| Task to complete |
Show each line of the records below where the word "Suitcase" occurs.

(Collected data)
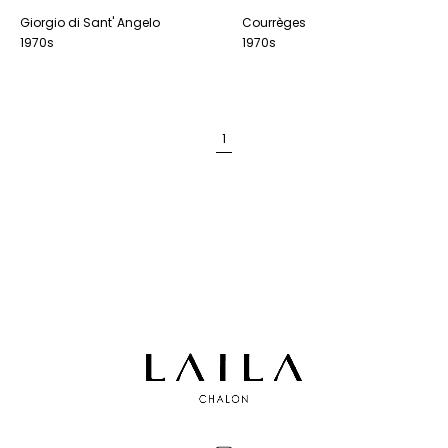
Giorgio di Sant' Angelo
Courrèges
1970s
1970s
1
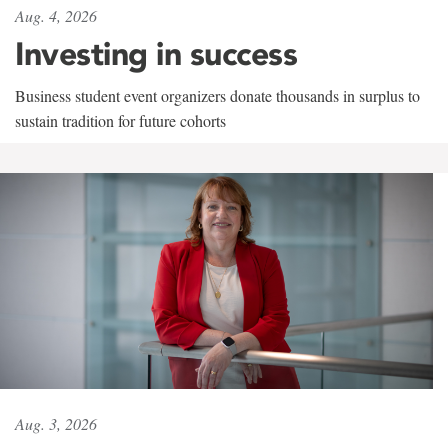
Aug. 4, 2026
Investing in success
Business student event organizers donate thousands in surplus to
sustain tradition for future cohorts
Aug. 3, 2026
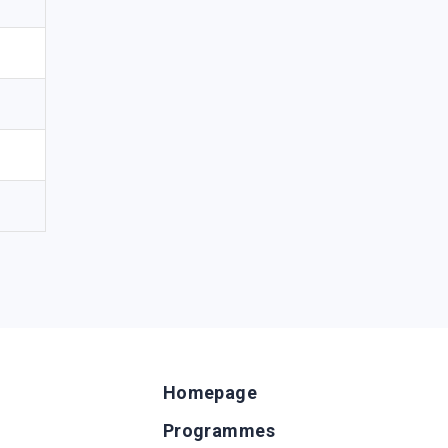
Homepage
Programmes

---

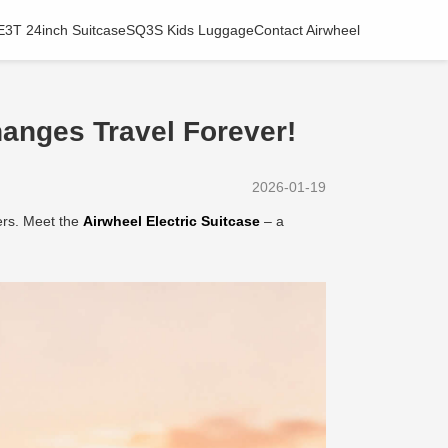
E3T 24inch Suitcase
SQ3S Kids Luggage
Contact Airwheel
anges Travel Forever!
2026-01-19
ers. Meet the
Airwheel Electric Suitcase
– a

| Written answer |
E3T 24inch Suitcase
Airwheel Electric Suitcase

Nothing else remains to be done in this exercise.